Data:
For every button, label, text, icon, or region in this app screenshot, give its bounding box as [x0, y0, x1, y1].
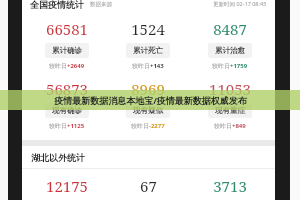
staticText: +849	[232, 122, 246, 130]
button[interactable]: 8969	[107, 79, 189, 130]
button[interactable]: 现有重症	[208, 103, 252, 118]
staticText: 较昨日	[212, 62, 230, 70]
button[interactable]: 现有确诊	[45, 103, 89, 118]
staticText: +1125	[67, 122, 85, 130]
button[interactable]: 湖北以外统计	[22, 146, 275, 168]
button[interactable]: 56873	[26, 79, 107, 130]
staticText: 67	[140, 176, 157, 196]
staticText: 疫情最新数据消息本地宝/疫情最新数据权威发布	[54, 94, 247, 106]
button[interactable]: 疫情最新数据消息本地宝/疫情最新数据权威发布	[0, 90, 300, 110]
staticText: 较昨日	[132, 62, 150, 70]
staticText: 56873	[46, 79, 88, 99]
staticText: 累计确诊	[52, 46, 82, 55]
staticText: 3713	[213, 176, 247, 196]
staticText: 8969	[131, 79, 165, 99]
staticText: 更新时间 02-17 08:45	[213, 0, 267, 8]
button[interactable]: 累计确诊	[45, 43, 89, 58]
staticText: 累计死亡	[133, 46, 163, 55]
staticText: 12175	[46, 176, 88, 196]
staticText: -2277	[149, 122, 165, 130]
button[interactable]: 8487	[189, 19, 271, 70]
staticText: 数据来源	[90, 1, 112, 8]
staticText: +1759	[230, 62, 248, 70]
staticText: 全国疫情统计	[30, 0, 84, 9]
staticText: 累计治愈	[215, 46, 245, 55]
button[interactable]: 现有疑似	[126, 103, 170, 118]
button[interactable]: 1524	[107, 19, 189, 70]
button[interactable]: 11053	[189, 79, 271, 130]
staticText: 66581	[46, 19, 88, 39]
button[interactable]: 66581	[26, 19, 107, 70]
staticText: 1524	[131, 19, 165, 39]
staticText: 现有重症	[215, 106, 245, 115]
staticText: 较昨日	[131, 122, 149, 130]
staticText: 较昨日	[49, 122, 67, 130]
staticText: 8487	[213, 19, 247, 39]
staticText: 现有疑似	[133, 106, 163, 115]
staticText: 较昨日	[49, 62, 67, 70]
button[interactable]: 累计治愈	[208, 43, 252, 58]
button[interactable]: 累计死亡	[126, 43, 170, 58]
staticText: 湖北以外统计	[31, 152, 85, 163]
staticText: +2649	[67, 62, 85, 70]
staticText: 现有确诊	[52, 106, 82, 115]
staticText: 较昨日	[214, 122, 232, 130]
staticText: 11053	[209, 79, 251, 99]
staticText: +143	[150, 62, 164, 70]
button[interactable]: 全国疫情统计	[22, 0, 275, 10]
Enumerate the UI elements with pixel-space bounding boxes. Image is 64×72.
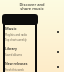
staticText: Playlists and radio	[5, 33, 28, 37]
button[interactable]: Music	[5, 26, 59, 42]
button[interactable]: Library	[5, 46, 59, 57]
staticText: Music	[5, 26, 17, 31]
button[interactable]: New releases	[5, 61, 59, 72]
staticText: Discover and share music	[19, 2, 45, 12]
staticText: Fresh this week	[5, 68, 24, 72]
staticText: Top charts weekly	[5, 38, 27, 42]
staticText: Library	[5, 46, 17, 51]
staticText: Saved albums	[5, 53, 22, 57]
button[interactable]	[2, 14, 38, 25]
staticText: New releases	[5, 61, 28, 66]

Directions:
Only exact duplicates of the lines from the one containing "Enumerate the UI" through the final line of the entries, both included, are needed, with pictures left out.

Answer to this problem:
Enumerate the UI elements with pixel-space bounding boxes. Image is 64×72.
staticText: Playlists and radio	[5, 33, 28, 37]
button[interactable]: Music	[5, 26, 59, 42]
button[interactable]: Library	[5, 46, 59, 57]
staticText: Music	[5, 26, 17, 31]
button[interactable]: New releases	[5, 61, 59, 72]
staticText: Discover and share music	[19, 2, 45, 12]
staticText: Fresh this week	[5, 68, 24, 72]
staticText: Top charts weekly	[5, 38, 27, 42]
staticText: Library	[5, 46, 17, 51]
staticText: Saved albums	[5, 53, 22, 57]
button[interactable]	[2, 14, 38, 25]
staticText: New releases	[5, 61, 28, 66]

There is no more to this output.